Joe Blog: Where Joseph Kirkland Blogs

Synæsthesia

“T’s are generally crabbed, ungenerous creatures. U is a soulless sort of thing. 4 is honest, but… 3 I cannot trust… 9 is dark, a gentleman, tall and graceful, but politic under his suavity.”

– Synesthetic subject report

  • From the Greek σύν (syn), “with,” and  αἴσθησις (aisthēsis), “sensation.”
  • Synesthesia is when a sensation experienced by means of one sense translates itself as also being experienced through another sense. 
  • Examples: Grapheme → color synesthesia is the phenomenon in which one sees letters and numbers as being inherently colored. 
  • Ordinal linguistic personification is a form of synesthesia in which numbers, days of the week and months “evoke personailities.” 
  • With spatial-sequence synesthesia, numbers and such are seen at different locations in space or distances from the person perceiving them.
  • One with lexical → gustatory synesthesia tastes a taste when hearing certain sounds. 
  • Visual motion → sound synesthesia is a form in which one hears sounds when seeing visual motion.
  • Last example: In sound → color synesthesia, people see color when they hear sound. Different notes and pitches evoke different colors.
  • About 1 in 23 people have these cross-sensory experiences.
  • Usually, synestheisa is passed on genetically, but people who have taken drugs, are blind, are deaf, are epileptic or have suffered a stroke sometimes experience it as well. In the latter cases, it is called “adventitious synesthesia.”

Someone was talking about synesthesia the other day. Was it Will? Craig? I remember them describing the way synesthetes see numbers.

  • For all the varieties of synesthesia one may experience, there are some overarching similarities:
  • It is an automatic, involuntary response.
  • It involves much affect and is memorable.
  • The images have a definite “location,” though recent research has found that sometimes the experiences are just “known” as opposed to seen or felt or heard every single time.
  • Synesthetes aren’t necessarily very imaginitive people, they are “generic” and “consistent.”
  • Apparently Pharrell Williams and John Mayer have it. Nabokov did as well.
  • Synesthesia, despite being, technically, a neurological thing, is not linked to other psychiatric or neurological abnormalities. Neurological here just means “of the brain” as opposed to having the negative connotations it often does.
  • The experiences are rarely less than pleasant or neutral.
  • To my understanding, synesthesia does not encompass more than 2 senses at a time.
  • Grapheme → color and days of the week → color are the most common.
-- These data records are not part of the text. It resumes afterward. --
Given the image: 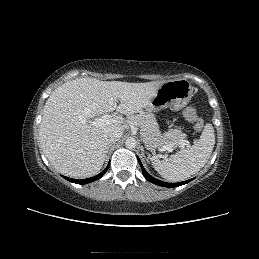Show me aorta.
<instances>
[{"mask_svg":"<svg viewBox=\"0 0 259 259\" xmlns=\"http://www.w3.org/2000/svg\"><path fill=\"white\" fill-rule=\"evenodd\" d=\"M125 146L126 148L128 149H133L136 147V140L132 137L128 138L126 141H125Z\"/></svg>","mask_w":259,"mask_h":259,"instance_id":"1","label":"aorta"}]
</instances>
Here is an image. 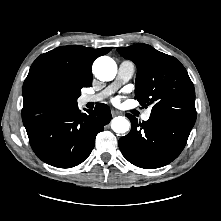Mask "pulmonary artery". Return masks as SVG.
Returning a JSON list of instances; mask_svg holds the SVG:
<instances>
[{
	"instance_id": "pulmonary-artery-1",
	"label": "pulmonary artery",
	"mask_w": 221,
	"mask_h": 221,
	"mask_svg": "<svg viewBox=\"0 0 221 221\" xmlns=\"http://www.w3.org/2000/svg\"><path fill=\"white\" fill-rule=\"evenodd\" d=\"M134 72L135 66L132 62L127 60L121 61L114 82L98 93L86 94L82 96V103L87 104L102 101L106 97L110 96L114 91H116L121 85L128 82L132 78ZM150 115L151 110L149 109L143 113L142 119L147 121L150 118Z\"/></svg>"
}]
</instances>
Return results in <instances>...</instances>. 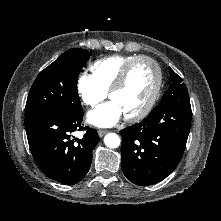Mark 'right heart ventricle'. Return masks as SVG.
I'll list each match as a JSON object with an SVG mask.
<instances>
[{"instance_id":"obj_1","label":"right heart ventricle","mask_w":221,"mask_h":221,"mask_svg":"<svg viewBox=\"0 0 221 221\" xmlns=\"http://www.w3.org/2000/svg\"><path fill=\"white\" fill-rule=\"evenodd\" d=\"M136 55H112L100 58L90 65L96 84L105 93L109 91L123 67Z\"/></svg>"}]
</instances>
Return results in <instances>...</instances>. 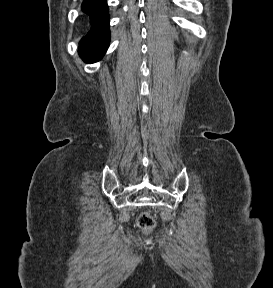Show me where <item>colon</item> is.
<instances>
[{
  "label": "colon",
  "mask_w": 273,
  "mask_h": 288,
  "mask_svg": "<svg viewBox=\"0 0 273 288\" xmlns=\"http://www.w3.org/2000/svg\"><path fill=\"white\" fill-rule=\"evenodd\" d=\"M138 224L144 232H149L155 226V218L150 213L143 212L138 218Z\"/></svg>",
  "instance_id": "obj_1"
}]
</instances>
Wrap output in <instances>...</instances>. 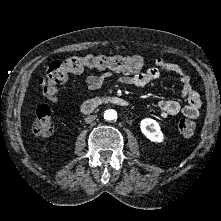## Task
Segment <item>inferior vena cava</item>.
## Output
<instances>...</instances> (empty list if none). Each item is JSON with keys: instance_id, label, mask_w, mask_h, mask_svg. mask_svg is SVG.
Masks as SVG:
<instances>
[{"instance_id": "inferior-vena-cava-1", "label": "inferior vena cava", "mask_w": 221, "mask_h": 221, "mask_svg": "<svg viewBox=\"0 0 221 221\" xmlns=\"http://www.w3.org/2000/svg\"><path fill=\"white\" fill-rule=\"evenodd\" d=\"M96 119V115H89L85 118L86 123H91Z\"/></svg>"}]
</instances>
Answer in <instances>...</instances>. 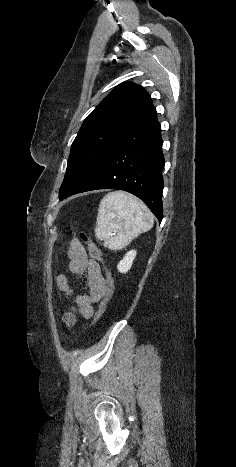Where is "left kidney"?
<instances>
[{
	"label": "left kidney",
	"instance_id": "left-kidney-1",
	"mask_svg": "<svg viewBox=\"0 0 236 467\" xmlns=\"http://www.w3.org/2000/svg\"><path fill=\"white\" fill-rule=\"evenodd\" d=\"M136 257V251L131 250L125 254L123 259L118 263L117 269L120 273H126L130 270L133 260Z\"/></svg>",
	"mask_w": 236,
	"mask_h": 467
}]
</instances>
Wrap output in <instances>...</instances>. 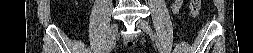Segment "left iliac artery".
Here are the masks:
<instances>
[{"instance_id":"1","label":"left iliac artery","mask_w":253,"mask_h":53,"mask_svg":"<svg viewBox=\"0 0 253 53\" xmlns=\"http://www.w3.org/2000/svg\"><path fill=\"white\" fill-rule=\"evenodd\" d=\"M152 36H154L153 45L156 46V51H157L158 53H163V45H162V42H161V41H156L157 36H155V33H152Z\"/></svg>"}]
</instances>
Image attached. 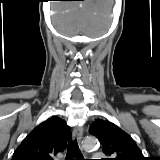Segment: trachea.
Wrapping results in <instances>:
<instances>
[{
  "label": "trachea",
  "instance_id": "obj_1",
  "mask_svg": "<svg viewBox=\"0 0 160 160\" xmlns=\"http://www.w3.org/2000/svg\"><path fill=\"white\" fill-rule=\"evenodd\" d=\"M65 160H81V152L79 150L77 141L68 143L67 158Z\"/></svg>",
  "mask_w": 160,
  "mask_h": 160
}]
</instances>
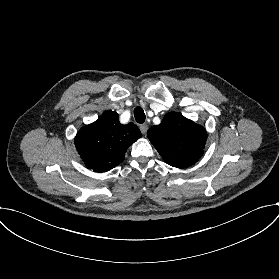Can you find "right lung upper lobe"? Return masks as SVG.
Instances as JSON below:
<instances>
[{"label": "right lung upper lobe", "mask_w": 279, "mask_h": 279, "mask_svg": "<svg viewBox=\"0 0 279 279\" xmlns=\"http://www.w3.org/2000/svg\"><path fill=\"white\" fill-rule=\"evenodd\" d=\"M140 137L135 124L121 125L116 112L106 111L97 121L80 129L75 146L88 168L105 172L121 163L127 148Z\"/></svg>", "instance_id": "cb5924a9"}]
</instances>
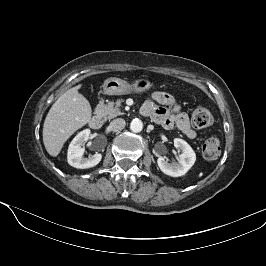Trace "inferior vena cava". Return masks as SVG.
Listing matches in <instances>:
<instances>
[{"label": "inferior vena cava", "mask_w": 266, "mask_h": 266, "mask_svg": "<svg viewBox=\"0 0 266 266\" xmlns=\"http://www.w3.org/2000/svg\"><path fill=\"white\" fill-rule=\"evenodd\" d=\"M126 125V122L122 118L114 119L110 122V129L114 132L121 131Z\"/></svg>", "instance_id": "inferior-vena-cava-1"}]
</instances>
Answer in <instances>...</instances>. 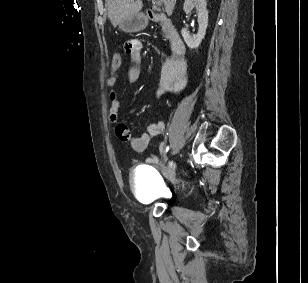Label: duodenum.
Instances as JSON below:
<instances>
[{"mask_svg": "<svg viewBox=\"0 0 308 283\" xmlns=\"http://www.w3.org/2000/svg\"><path fill=\"white\" fill-rule=\"evenodd\" d=\"M146 16L151 21H163L169 28V39L170 45L173 52V57L175 62H182L181 57L185 52V44L184 41L179 34V32L174 28L170 20H168L164 15L149 9L146 12Z\"/></svg>", "mask_w": 308, "mask_h": 283, "instance_id": "410a0bca", "label": "duodenum"}]
</instances>
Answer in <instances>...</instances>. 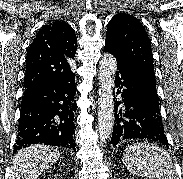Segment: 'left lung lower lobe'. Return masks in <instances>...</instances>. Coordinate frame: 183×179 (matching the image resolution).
<instances>
[{
    "mask_svg": "<svg viewBox=\"0 0 183 179\" xmlns=\"http://www.w3.org/2000/svg\"><path fill=\"white\" fill-rule=\"evenodd\" d=\"M104 51L113 54L108 48ZM115 85L117 94L123 98L122 102L116 101L115 111L123 103L124 113L120 109L119 114H115L111 144L115 146L126 139H147L168 147L159 104L152 98L139 73L118 60Z\"/></svg>",
    "mask_w": 183,
    "mask_h": 179,
    "instance_id": "obj_1",
    "label": "left lung lower lobe"
}]
</instances>
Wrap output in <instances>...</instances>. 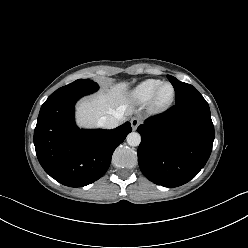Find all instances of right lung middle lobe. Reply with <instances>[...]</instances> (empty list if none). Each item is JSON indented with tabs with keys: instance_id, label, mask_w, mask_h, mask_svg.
Listing matches in <instances>:
<instances>
[{
	"instance_id": "1",
	"label": "right lung middle lobe",
	"mask_w": 248,
	"mask_h": 248,
	"mask_svg": "<svg viewBox=\"0 0 248 248\" xmlns=\"http://www.w3.org/2000/svg\"><path fill=\"white\" fill-rule=\"evenodd\" d=\"M99 89L98 84L89 79H78L58 90H85L95 92ZM57 91V90H56Z\"/></svg>"
}]
</instances>
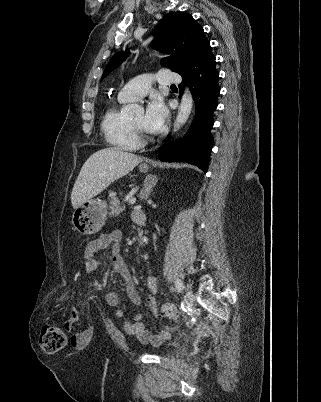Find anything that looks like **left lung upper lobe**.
Listing matches in <instances>:
<instances>
[{
	"label": "left lung upper lobe",
	"instance_id": "left-lung-upper-lobe-1",
	"mask_svg": "<svg viewBox=\"0 0 321 402\" xmlns=\"http://www.w3.org/2000/svg\"><path fill=\"white\" fill-rule=\"evenodd\" d=\"M155 37L151 47L171 54L162 60V65L176 73H182L196 51L208 41L200 24L190 14L172 12L161 19L152 32ZM129 55V50L117 52L107 64L102 78L120 65Z\"/></svg>",
	"mask_w": 321,
	"mask_h": 402
}]
</instances>
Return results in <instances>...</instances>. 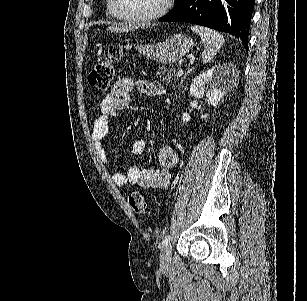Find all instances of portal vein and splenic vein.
Segmentation results:
<instances>
[{"label": "portal vein and splenic vein", "mask_w": 307, "mask_h": 301, "mask_svg": "<svg viewBox=\"0 0 307 301\" xmlns=\"http://www.w3.org/2000/svg\"><path fill=\"white\" fill-rule=\"evenodd\" d=\"M177 74L178 76H182V74H184V70H178Z\"/></svg>", "instance_id": "18ae733b"}]
</instances>
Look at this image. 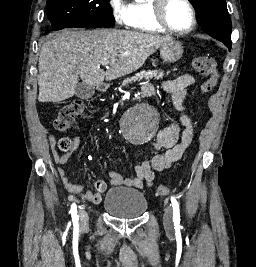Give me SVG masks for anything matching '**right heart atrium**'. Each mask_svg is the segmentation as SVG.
<instances>
[{"label":"right heart atrium","instance_id":"1","mask_svg":"<svg viewBox=\"0 0 256 267\" xmlns=\"http://www.w3.org/2000/svg\"><path fill=\"white\" fill-rule=\"evenodd\" d=\"M115 22H121L124 28L131 27V16L128 13H120L115 14Z\"/></svg>","mask_w":256,"mask_h":267}]
</instances>
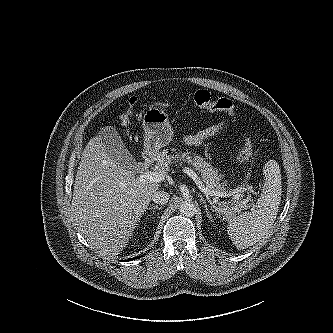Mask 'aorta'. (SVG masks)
<instances>
[{
	"mask_svg": "<svg viewBox=\"0 0 333 333\" xmlns=\"http://www.w3.org/2000/svg\"><path fill=\"white\" fill-rule=\"evenodd\" d=\"M179 211L186 217H192L196 213V206L191 201H184L181 203Z\"/></svg>",
	"mask_w": 333,
	"mask_h": 333,
	"instance_id": "1",
	"label": "aorta"
}]
</instances>
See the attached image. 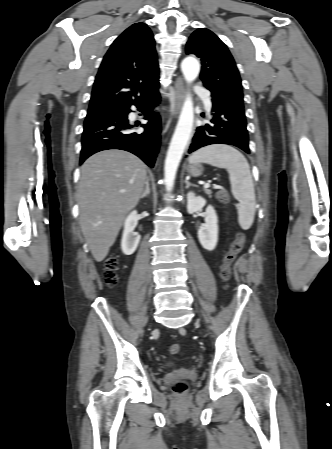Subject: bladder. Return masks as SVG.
<instances>
[{
	"label": "bladder",
	"mask_w": 332,
	"mask_h": 449,
	"mask_svg": "<svg viewBox=\"0 0 332 449\" xmlns=\"http://www.w3.org/2000/svg\"><path fill=\"white\" fill-rule=\"evenodd\" d=\"M174 366H175L174 363L170 362V361H167L162 364V368H164V369L173 368Z\"/></svg>",
	"instance_id": "1"
}]
</instances>
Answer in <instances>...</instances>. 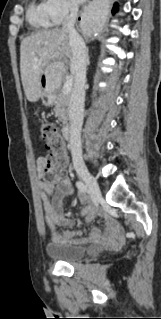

While we’re on the subject of neurology, let me just share this story that’s finally losing the spot it held this week as “The most important/ exciting thing that’s happened to me this year.” My hand’s been asleep for a couple of weeks and so I went to the neurologist to see what might be the cause. The doctor put metal on my hands and arms and gave me electric shocks! Can you believe it? I do because I was there, but I still can’t get over it.